Classically Trained: A gift with no strings attached

June 02, 2011|By Bradley Zint

His was a tale of tough economic times.

A construction worker in his 50s. Couldn't find work. Newly homeless in Laguna Beach.

But with help from the Friendship Shelter and the Pacific Symphony, his life had a moment of rejuvenation. He got to hear a concert in the Renée and Henry Segerstrom Concert Hall — Orange County's grande dame of a venue — free of charge.

Surely the music soothed his soul, but not probably as much as hearing it in the concert hall he helped build a few years before.


"He had never been inside the finished product," said Dawn Price, executive director of the Friendship Shelter, as she recalled the story to me.
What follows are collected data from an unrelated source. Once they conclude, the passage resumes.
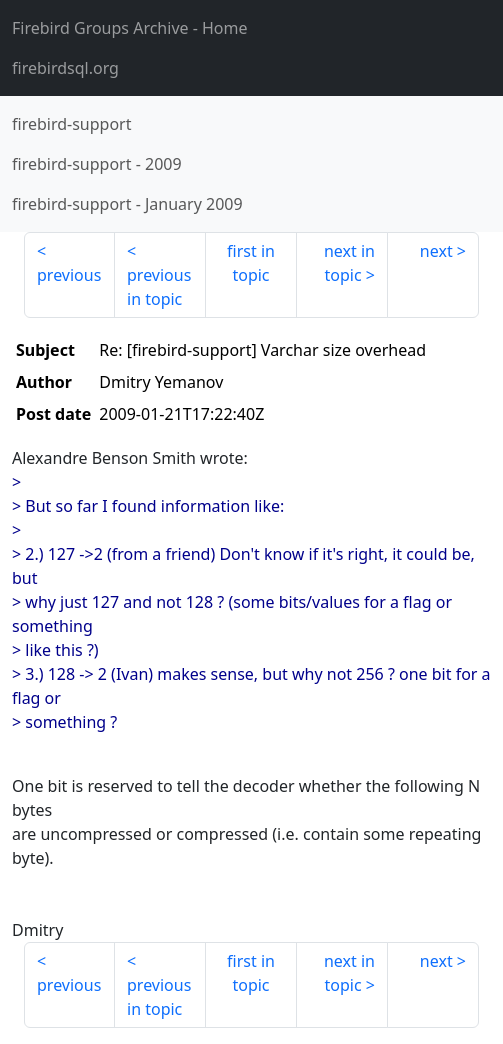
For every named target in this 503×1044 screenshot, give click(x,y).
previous (69, 275)
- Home (130, 28)
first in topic (251, 263)
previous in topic (159, 287)
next (436, 251)
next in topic (349, 263)
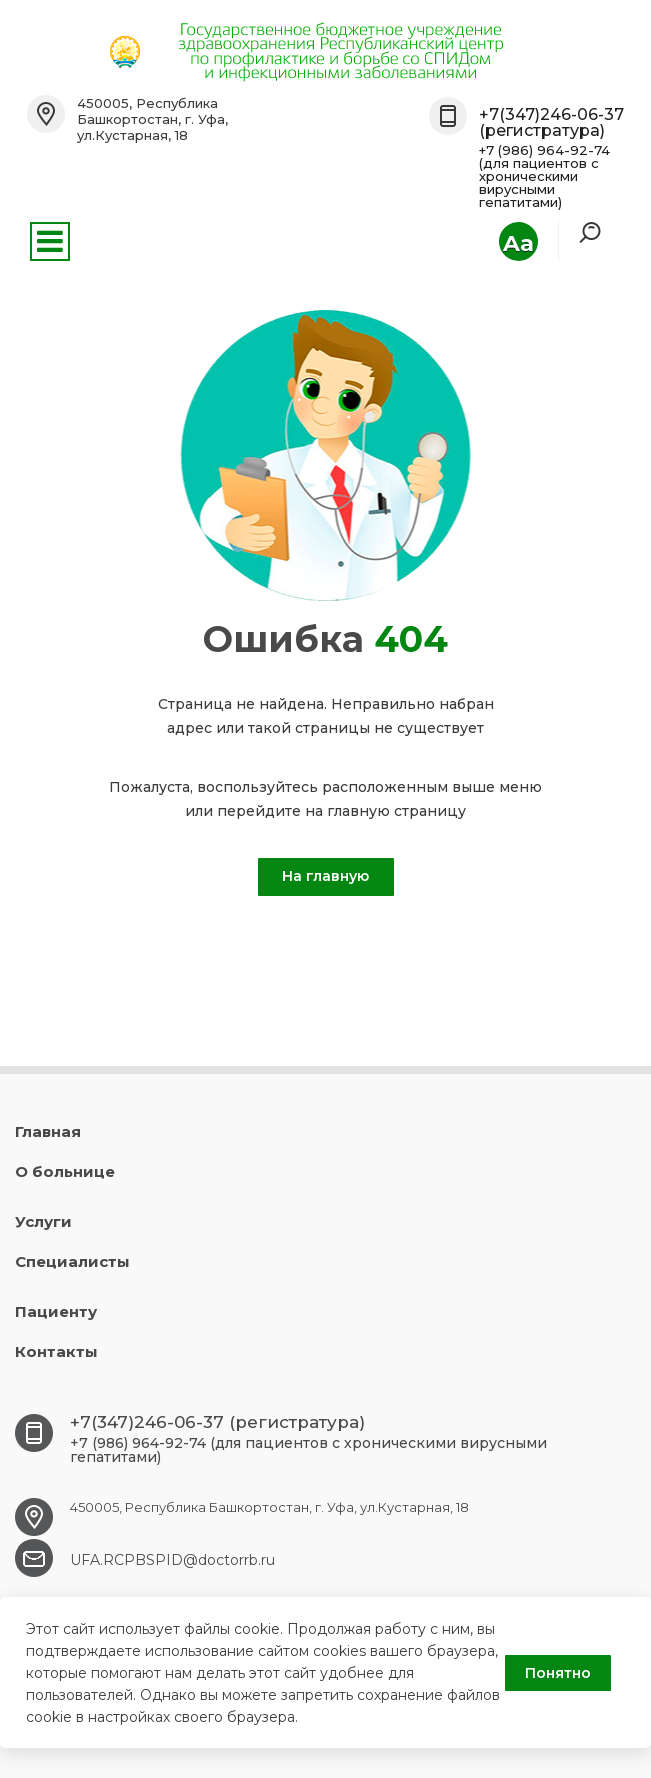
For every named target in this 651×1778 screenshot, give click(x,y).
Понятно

The worker finally getting to hear the music is but one of many inspirational stories that could be told about Heartstrings, the Pacific Symphony program that partners with social service organizations to provide free concert tickets and musical activities for Orange County's low-income and underserved population.

Price and other representatives were at the concert hall in Costa Mesa on Wednesday evening to celebrate Heartstrings, which last season circulated more than 22,000 tickets to some 200 organizations throughout the county. Symphony officials said the tickets amounted to some $1 million in revenue.

The 6-year-old program — supported by the Nicholas Endowment, various foundations and individuals — has 17 partners, eight of which are new this year.

Heartstrings realizes Music Director Carl St.Clair's belief that "music is a birthright that must be equally shared by all" and the Costa Mesa-based orchestra's core purpose of enriching "the human spirit through superior performances of symphonic music and community engagement."

Pam Blaine, the Pacific Symphony vice president of education and community programs, oversees Heartstrings. For the symphony employee of 12 years, it's been an inspiring highlight of her tenure.

"The fact that the symphony can open its doors to the beauty of music, which we all are just so compelled by, is really so rewarding," she said.

Others called it extraordinary. Transformative. A self-esteem booster.

I heard such words while talking with a few representatives from Heartstrings partners Wednesday, including Jerri Rosen of Working Wardrobes.